### Exercise details
Reproduce the closing run of lines below verbatim, from the line that contains "Wrap output in <instances>...</instances>. Label: **pancreas**." up to and including the final line.

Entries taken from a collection
+++

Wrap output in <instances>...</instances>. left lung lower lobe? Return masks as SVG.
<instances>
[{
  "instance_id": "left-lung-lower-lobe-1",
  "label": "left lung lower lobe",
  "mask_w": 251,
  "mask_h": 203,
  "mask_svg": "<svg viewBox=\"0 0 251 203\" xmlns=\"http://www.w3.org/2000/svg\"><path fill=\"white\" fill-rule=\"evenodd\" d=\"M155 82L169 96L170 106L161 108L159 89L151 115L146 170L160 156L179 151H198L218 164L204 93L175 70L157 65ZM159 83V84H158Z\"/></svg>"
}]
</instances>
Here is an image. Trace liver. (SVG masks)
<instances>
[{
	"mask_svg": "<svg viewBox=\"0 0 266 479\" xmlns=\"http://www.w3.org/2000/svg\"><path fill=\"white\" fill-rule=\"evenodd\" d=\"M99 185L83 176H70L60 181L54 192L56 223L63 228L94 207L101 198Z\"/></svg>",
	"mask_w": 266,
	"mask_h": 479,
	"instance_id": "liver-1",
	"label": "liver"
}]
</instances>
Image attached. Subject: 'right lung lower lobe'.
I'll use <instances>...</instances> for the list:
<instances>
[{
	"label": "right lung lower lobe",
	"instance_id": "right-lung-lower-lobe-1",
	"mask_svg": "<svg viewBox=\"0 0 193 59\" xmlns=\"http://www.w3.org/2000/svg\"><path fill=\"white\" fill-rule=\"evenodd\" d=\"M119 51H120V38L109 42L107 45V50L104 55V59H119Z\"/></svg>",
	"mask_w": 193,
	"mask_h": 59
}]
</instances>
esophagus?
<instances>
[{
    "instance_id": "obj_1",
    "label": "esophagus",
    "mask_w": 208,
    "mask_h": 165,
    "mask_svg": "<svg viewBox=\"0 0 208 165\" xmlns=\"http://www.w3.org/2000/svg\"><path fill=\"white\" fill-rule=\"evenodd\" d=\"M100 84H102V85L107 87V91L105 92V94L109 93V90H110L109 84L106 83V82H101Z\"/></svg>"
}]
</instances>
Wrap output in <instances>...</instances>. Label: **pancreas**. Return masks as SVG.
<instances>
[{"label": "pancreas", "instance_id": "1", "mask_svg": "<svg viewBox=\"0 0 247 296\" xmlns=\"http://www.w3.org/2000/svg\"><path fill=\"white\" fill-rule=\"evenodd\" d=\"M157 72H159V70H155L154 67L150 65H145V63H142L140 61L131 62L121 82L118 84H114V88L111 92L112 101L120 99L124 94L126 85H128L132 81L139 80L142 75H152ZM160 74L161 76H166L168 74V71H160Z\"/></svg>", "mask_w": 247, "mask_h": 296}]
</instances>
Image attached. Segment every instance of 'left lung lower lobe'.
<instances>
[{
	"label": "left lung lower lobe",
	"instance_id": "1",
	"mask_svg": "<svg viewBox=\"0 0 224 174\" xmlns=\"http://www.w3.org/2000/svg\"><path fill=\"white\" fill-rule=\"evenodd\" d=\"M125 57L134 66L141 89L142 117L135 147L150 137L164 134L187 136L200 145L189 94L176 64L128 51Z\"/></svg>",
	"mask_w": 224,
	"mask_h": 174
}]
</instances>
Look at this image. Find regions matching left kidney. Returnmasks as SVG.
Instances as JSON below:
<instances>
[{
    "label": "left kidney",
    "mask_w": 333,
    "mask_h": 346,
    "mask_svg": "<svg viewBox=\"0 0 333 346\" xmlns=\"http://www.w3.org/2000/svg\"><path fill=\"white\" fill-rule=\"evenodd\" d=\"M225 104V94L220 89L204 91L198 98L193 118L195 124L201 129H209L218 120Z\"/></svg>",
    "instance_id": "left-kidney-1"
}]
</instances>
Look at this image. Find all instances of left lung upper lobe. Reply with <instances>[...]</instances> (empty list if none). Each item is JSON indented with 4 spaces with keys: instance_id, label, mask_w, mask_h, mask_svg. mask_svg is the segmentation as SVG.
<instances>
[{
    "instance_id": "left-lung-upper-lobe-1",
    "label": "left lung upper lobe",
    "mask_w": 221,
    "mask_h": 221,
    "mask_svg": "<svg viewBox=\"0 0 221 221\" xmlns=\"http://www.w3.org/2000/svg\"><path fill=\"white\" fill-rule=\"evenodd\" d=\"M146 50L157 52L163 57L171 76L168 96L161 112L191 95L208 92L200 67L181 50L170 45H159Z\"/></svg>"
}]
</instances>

+++

### Task answer
Wrap output in <instances>...</instances>. Label: **pancreas**. Return masks as SVG.
<instances>
[{"label": "pancreas", "instance_id": "1", "mask_svg": "<svg viewBox=\"0 0 247 296\" xmlns=\"http://www.w3.org/2000/svg\"><path fill=\"white\" fill-rule=\"evenodd\" d=\"M157 72H159V70H155L154 67L150 65H145V63H142L140 61L131 62L121 82L118 84H114V88L111 92L112 101L120 99L124 94L126 85H128L132 81L139 80L142 75H152ZM160 74L161 76H166L168 74V71H160Z\"/></svg>", "mask_w": 247, "mask_h": 296}]
</instances>
Image attached. Segment every instance of 'left lung lower lobe'.
<instances>
[{
	"label": "left lung lower lobe",
	"instance_id": "1",
	"mask_svg": "<svg viewBox=\"0 0 224 174\" xmlns=\"http://www.w3.org/2000/svg\"><path fill=\"white\" fill-rule=\"evenodd\" d=\"M125 57L134 66L141 89L142 117L135 147L150 137L164 134L187 136L200 145L189 94L176 64L128 51Z\"/></svg>",
	"mask_w": 224,
	"mask_h": 174
}]
</instances>
Look at this image. Find regions matching left kidney. Returnmasks as SVG.
Instances as JSON below:
<instances>
[{
    "label": "left kidney",
    "mask_w": 333,
    "mask_h": 346,
    "mask_svg": "<svg viewBox=\"0 0 333 346\" xmlns=\"http://www.w3.org/2000/svg\"><path fill=\"white\" fill-rule=\"evenodd\" d=\"M225 104V94L220 89L204 91L198 98L193 118L195 124L201 129H209L218 120Z\"/></svg>",
    "instance_id": "left-kidney-1"
}]
</instances>
Look at this image. Find all instances of left lung upper lobe. Reply with <instances>[...]</instances> (empty list if none). Each item is JSON indented with 4 spaces with keys: instance_id, label, mask_w, mask_h, mask_svg. mask_svg is the segmentation as SVG.
<instances>
[{
    "instance_id": "left-lung-upper-lobe-1",
    "label": "left lung upper lobe",
    "mask_w": 221,
    "mask_h": 221,
    "mask_svg": "<svg viewBox=\"0 0 221 221\" xmlns=\"http://www.w3.org/2000/svg\"><path fill=\"white\" fill-rule=\"evenodd\" d=\"M146 50L157 52L163 57L171 76L168 96L161 112L191 95L208 92L200 67L181 50L170 45H159Z\"/></svg>"
}]
</instances>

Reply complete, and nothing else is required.